June 23rd, 2008 at 9:50 pmESTThe real problem isn’t the stereotypical female “teen-in-trouble”. Actually, if society actually cared about the welfare of children, it might start by removing the “implied” legal standard that children are the sole “property” of their biological mothers from conception to legal adulthood. To begin with, despite having access to over a dozen forms of birth control (men only have two) the “virtuous” gender unilaterally exercises its “reproductive rights” 1.4M (30% of children conceived) times annually (w/o considering the corresponding responsibilities) by aborting, committing infanticide, & outright abandoning their children for purely capricious & arbitrary reasons. Additionally, American women bring about 70% of divorce actions (the “No-Fault” Divorce legal movement was started by the National Association of Women Lawyers in 1960), have children out of wedlock at least 37% of the time, and are invariably “entitled” to subsidized housing, welfare, food stamps, child custody, child support, alimony, etc. At least 4% of all married women commit the most despite form of domestic abuse: Paternity fraud. Women are of course the biggest sexual/financial exploiters of multiple partners. Their near monopoly with respect to child custody results in the fact that women are twice as likely to commit child abuse & neglect. Then there’s the matter of abuse committed by non-biological parents/partners. It would seem, in the absence of evidence of abuse, that default shared custody would be in the best interest of the nation’s children. Unfortunately, in this current state of institutionalized misandry, when all things female are sacrosanct and beyond reproach, maintaining the consequence-free, responsibility-optional lifestyles of irresponsible women children trumps the interests of this nation’s children. They are their mother’s “property” after all. Isn’t gender-feminism wonderful?
June 24th, 2008 at 9:40 amESTThis is all about creating a permanent Democrat majority of welfare dependent illiterates who can be manipulated – sorry, organised – by the likes of Obama. Things are no better in the UK and Europe.

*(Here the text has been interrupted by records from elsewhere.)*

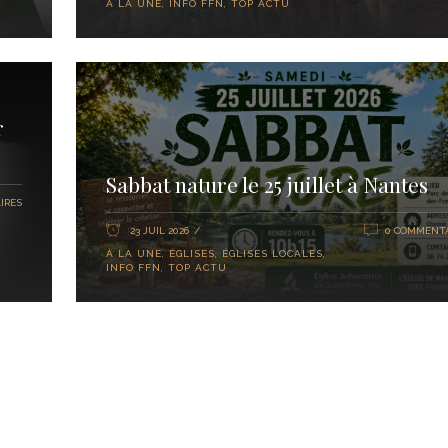
À LA UNE
,
INFO FFN
,
TOP ACTU
r
Sabbat nature le 25 juillet à Nantes
IRES
23 JUIL 2026
0 COMMENTA
À LA UNE
,
ÉGLISES
,
ÉGLISES LOCALES
,
INFO FFN
,
TOP ACTU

Western civilisation is disappearing down the toilet, and eventually the Islamists will inherit the Earth without having to fire a shot.

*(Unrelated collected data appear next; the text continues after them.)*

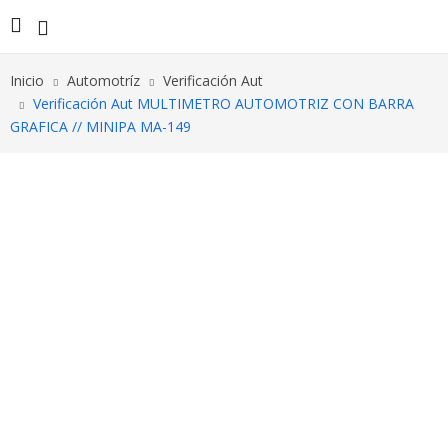
Inicio
Automotríz
Verificación Aut
Verificación Aut MULTIMETRO AUTOMOTRIZ CON BARRA
GRAFICA // MINIPA MA-149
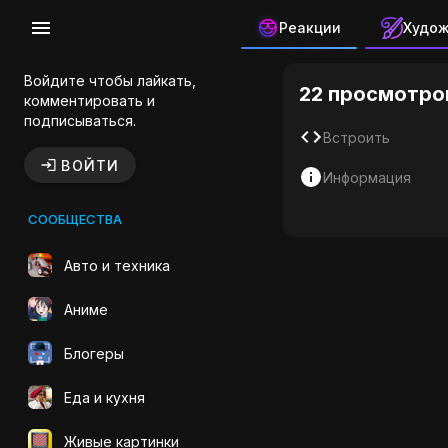
Реакции
Худо
ГИФ на GI
Войдите чтобы лайкать,
22 просмотро
комментировать и
подписываться.
Встроить
ВОЙТИ
Информация
СООБЩЕСТВА
Авто и техника
Аниме
Блогеры
Еда и кухня
Живые картинки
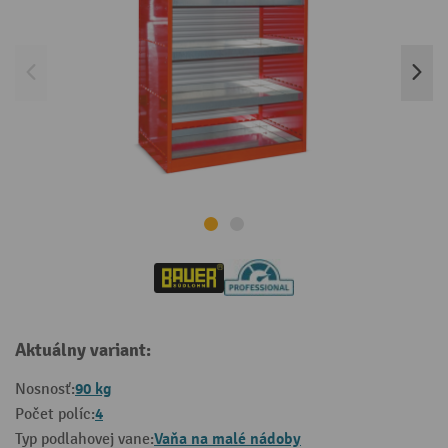
Aktuálny variant:
90 kg
Nosnosť:
4
Počet políc:
Vaňa na malé nádoby
Typ podlahovej vane:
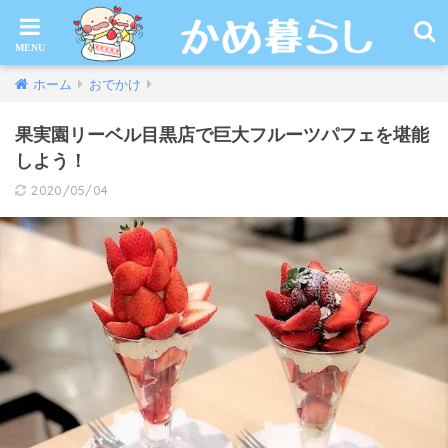
ホーム
おでかけ
果実園リーベル目黒店で巨大フルーツパフェを堪能
しよう！
2020/05/04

June 24th, 2008 at 5:19 pmESTMonkey Mike: reread the demographics and socioeconomics outlined in 14 Karat’s post above (The racial makeup of the city was 91.99% White, 0.72% Asian, 6.61% African American, 0.12% Native American, 0.02% Pacific Islander, 0.50% from other races, and 1.03% from two or more races, etc) - a snapshot of a ‘typical’ ‘Western Civilization’ outpost, yes? In this instance, none of us can blame either Obama or the Islamists. Sometimes, we have to take responsibility. It’s a shame, though, that an intelligent debate (started by an excellent, thoughtful post) has to be reduced to lazy, arrogant stereotyping, apocalyptical grumbling and men shouting about ‘whores’.